# tomb kings broken?



## Dialgar (Sep 7, 2008)

when i first started fantasy i was thinking of tomb kings. my local GW let me use theirs for a few games. no matter what combo i used i could not win. once me and the other person swaped the tombkings still lost (there was a few armies we tried) there were a few ideas from the staff - one of which TK are his main army but they still did not win. 5 ames and 7 hours later, the tk had not one one match.


----------



## Hudson (Jun 3, 2008)

i've been collecting off and on for over 10 years and when i came back to fantasy after a long break i started an empire army and lost every game, i have every unit and still lost 

i've only just started winning games unfortunately mate it's very rarely the armies fault for loosing battles it's a very hard game (arguably the hardest GW produces) and it takes practice to learn the intricasies of an army - far longer than 7 hours

stick with TK if thats the army you like and eventually you'l work out their strengths


----------



## Lord Sinkoran (Dec 23, 2006)

Dialgar said:


> when i first started fantasy i was thinking of tomb kings. my local GW let me use theirs for a few games. no matter what combo i used i could not win. once me and the other person swaped the tombkings still lost (there was a few armies we tried) there were a few ideas from the staff - one of which TK are his main army but they still did not win. 5 ames and 7 hours later, the tk had not one one match.

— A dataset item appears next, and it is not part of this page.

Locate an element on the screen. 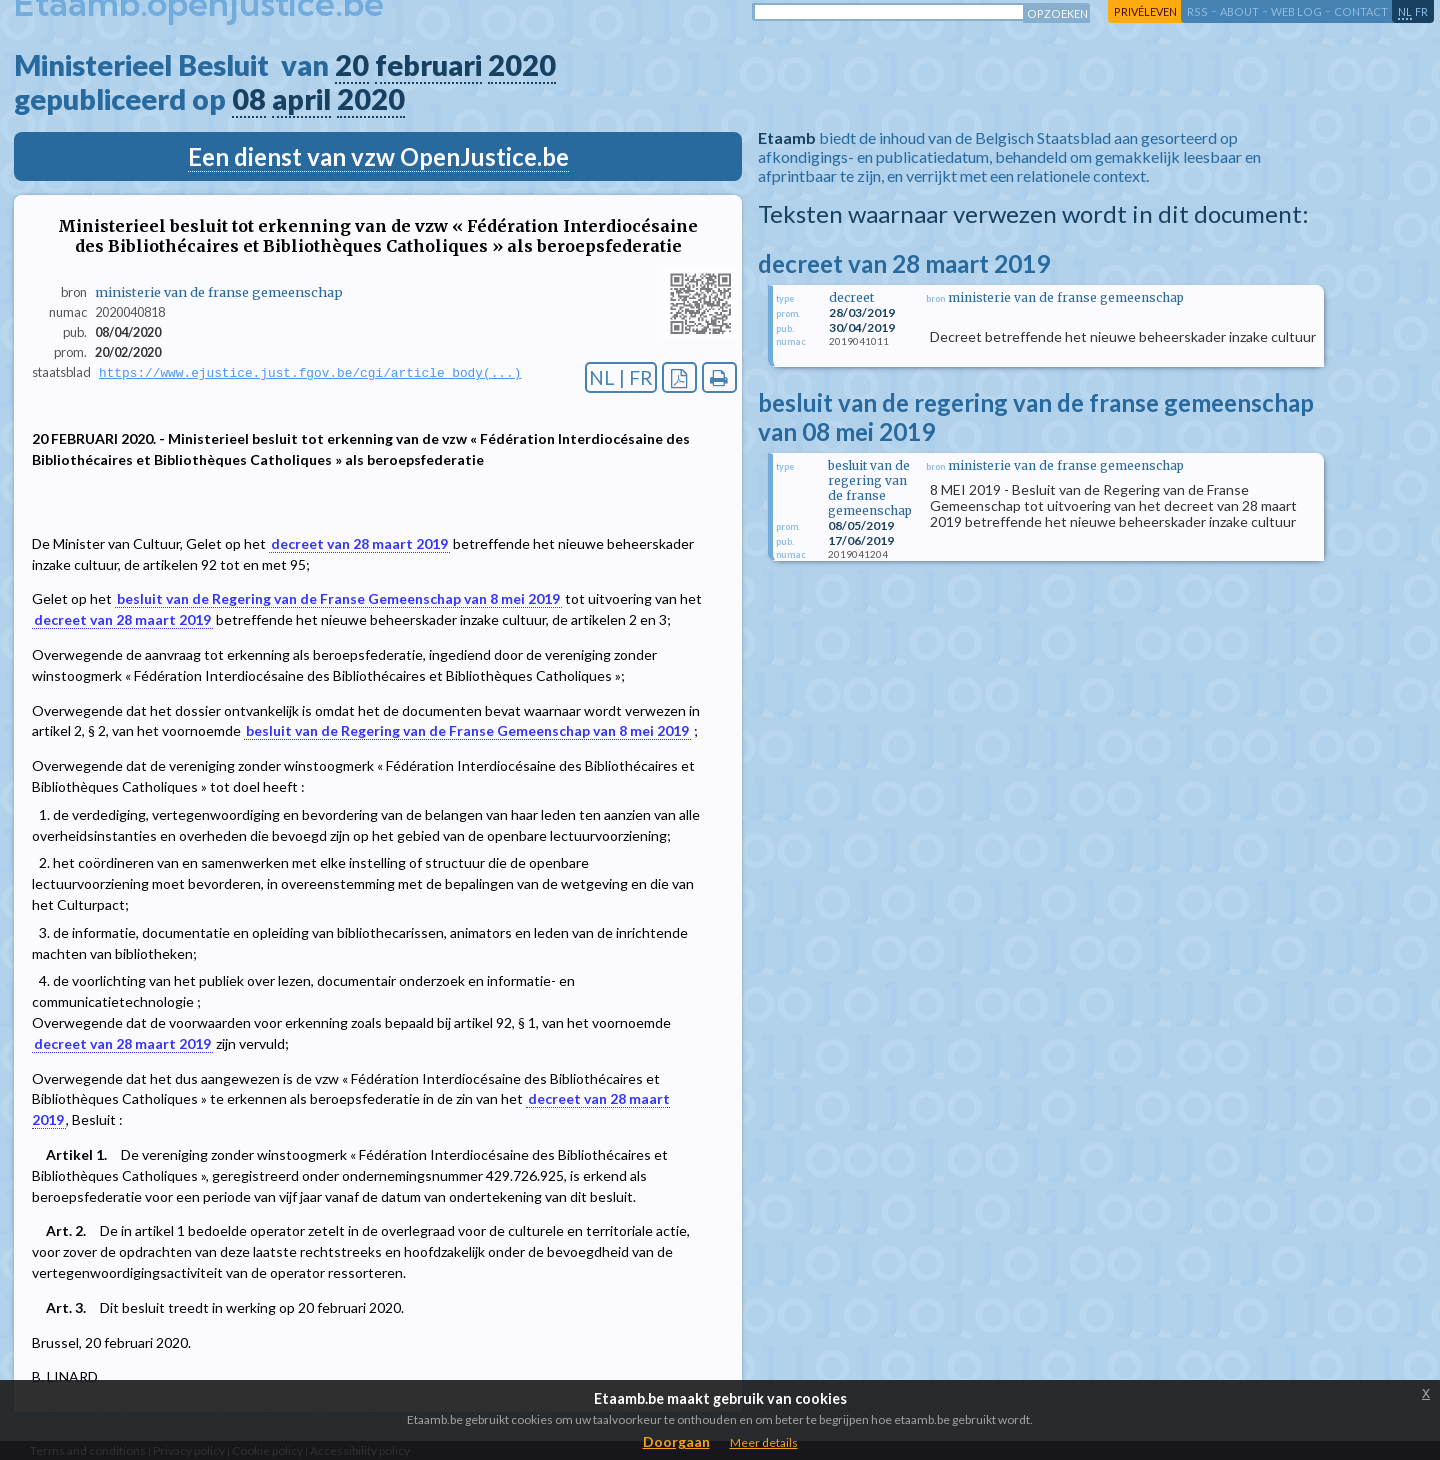 This screenshot has width=1440, height=1460. 08 is located at coordinates (249, 99).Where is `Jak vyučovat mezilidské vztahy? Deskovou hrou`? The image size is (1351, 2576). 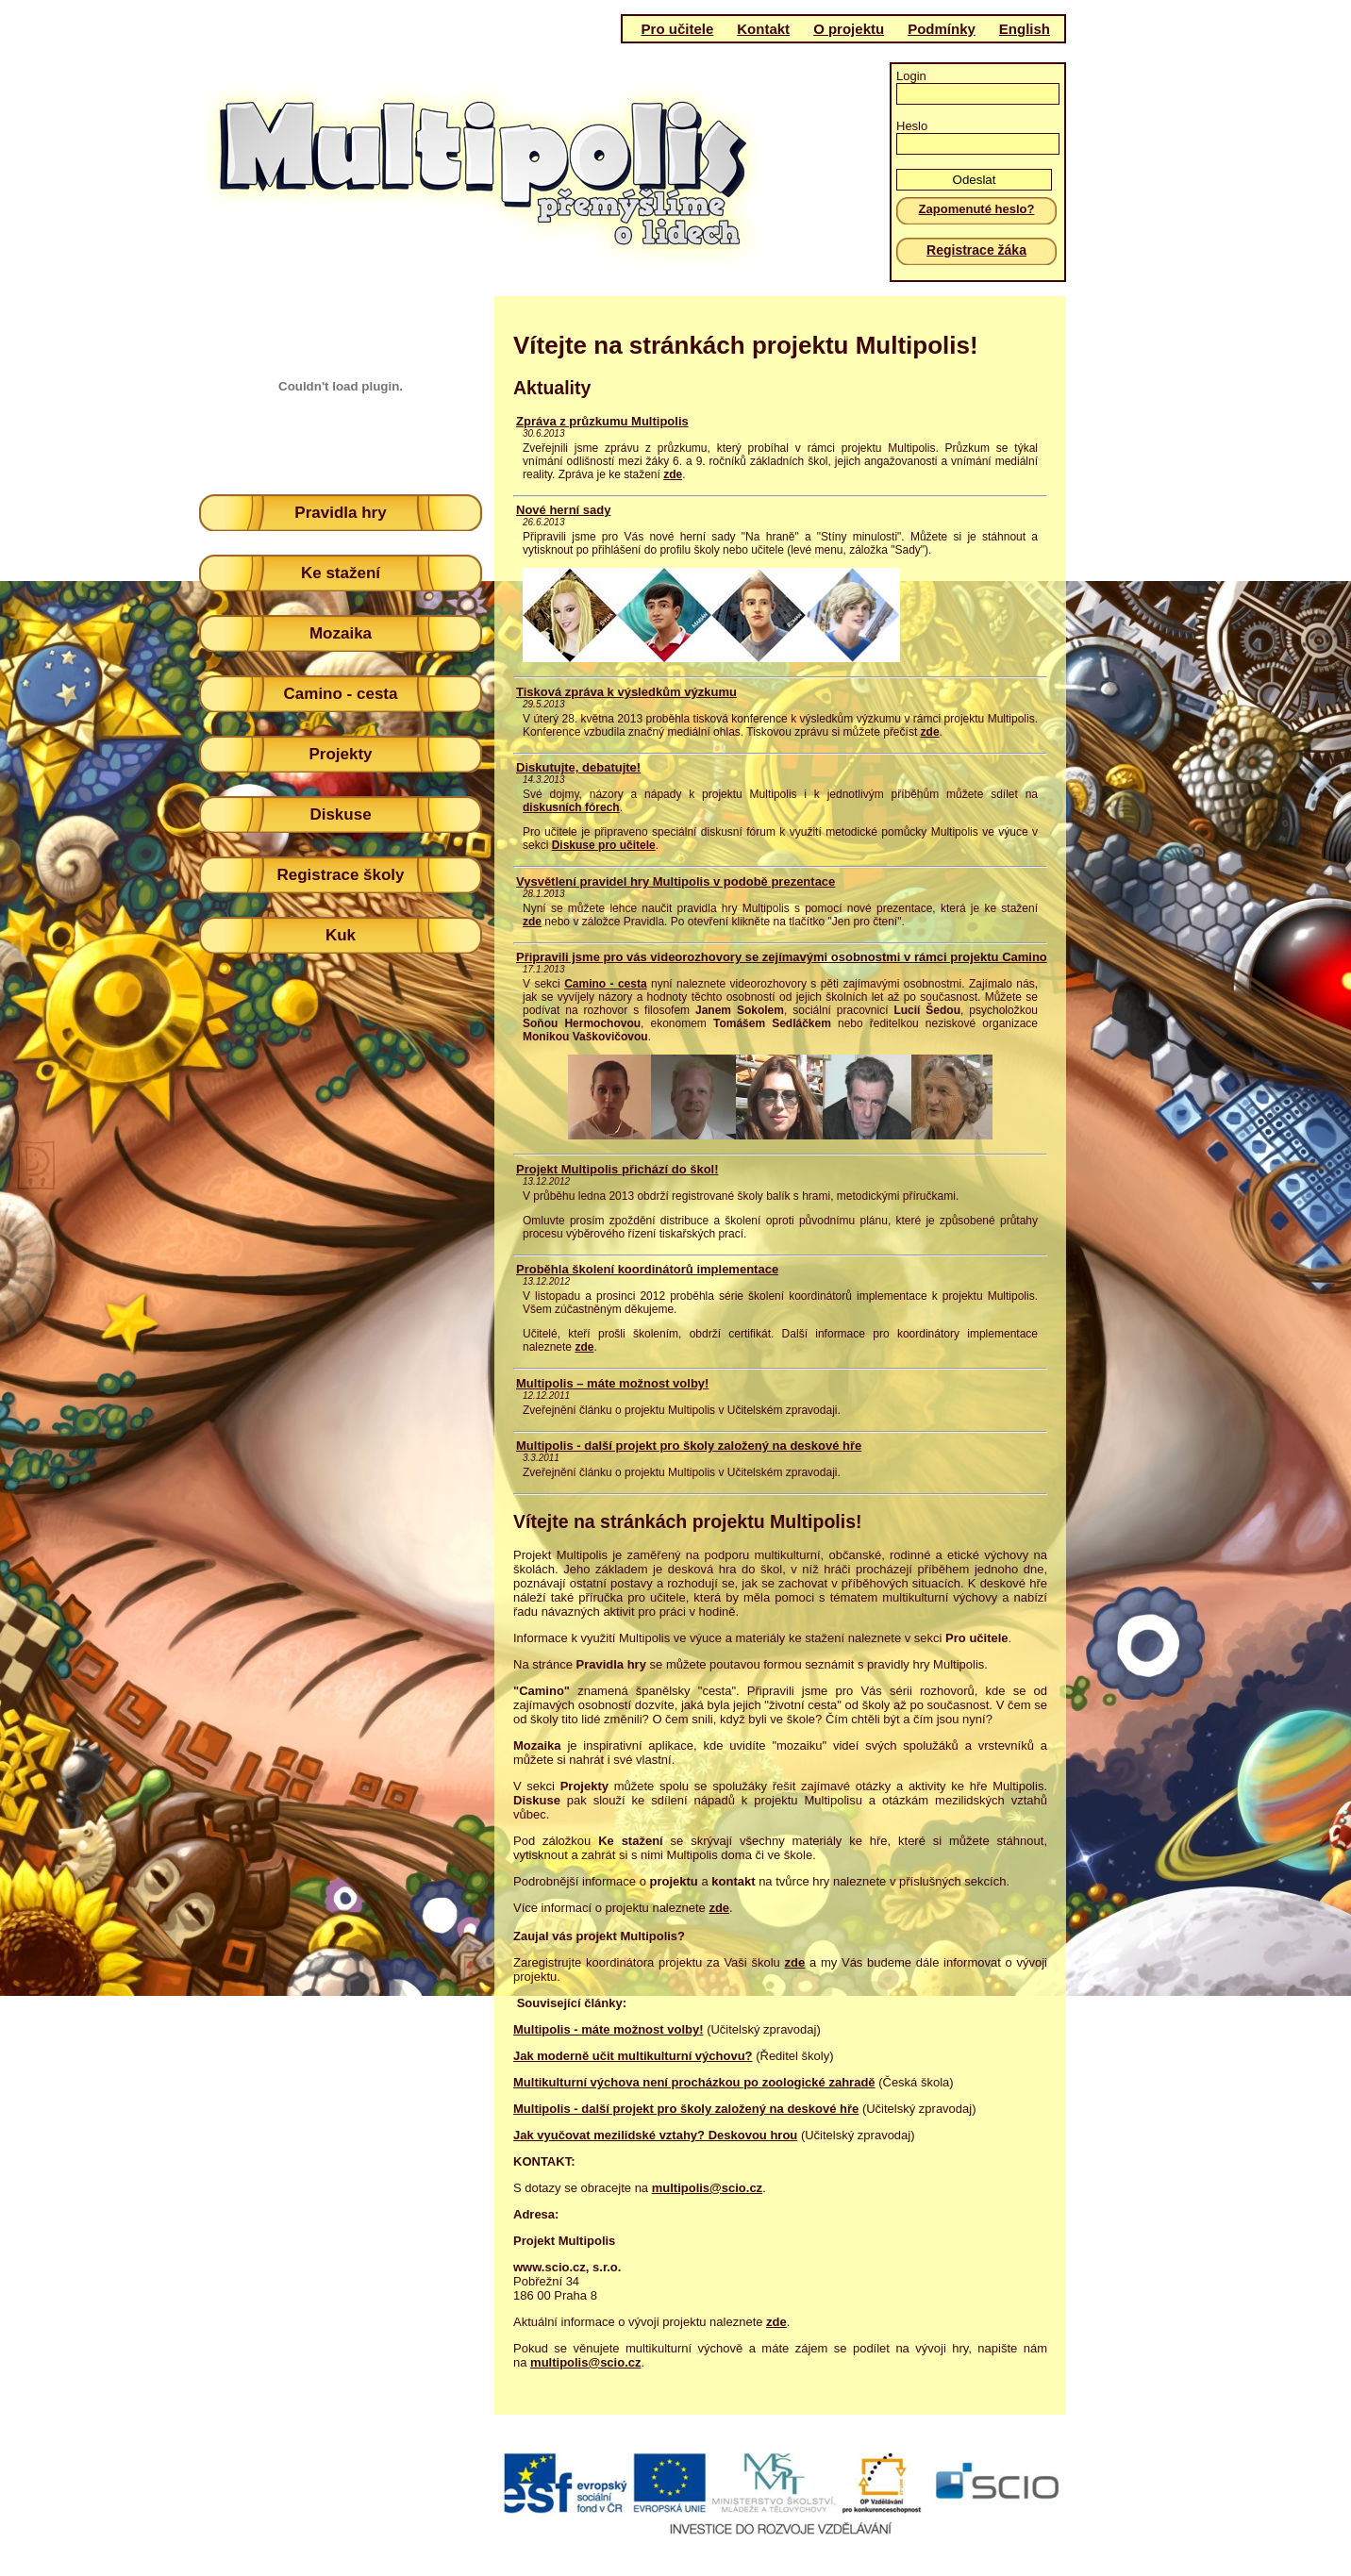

I've never lost with my TK army. What did you use?


----------



## Snorri O'dubhda (May 14, 2008)

All warhammer armies play very differently to each other and each have a range bf strengths and weaknesses as well as little intricacies that can make the army either work or fail. In other words what ever army you play needs practice and more importantly passion. 
Its going to take time to figure out how the army plays, how you prefer to use them and how to use the army in the best way to exploit other armies weaknesses. When I first started I also couldn't win a game, and even now 13 years in the hobby I still get my fair share of embarrassing defeats.
So if tome kings are your army of choice and you like the look and feel of them then keep at it. practice makes perfect and in time you will get some wins under your belt. However if your losing patience with them maybe they are not the army for you.
But if you go for another army you are likely to experience the same run of loses until you learn the feel of the army.
Good luck with warhammer its a complicated but it has great rewards with patience.


----------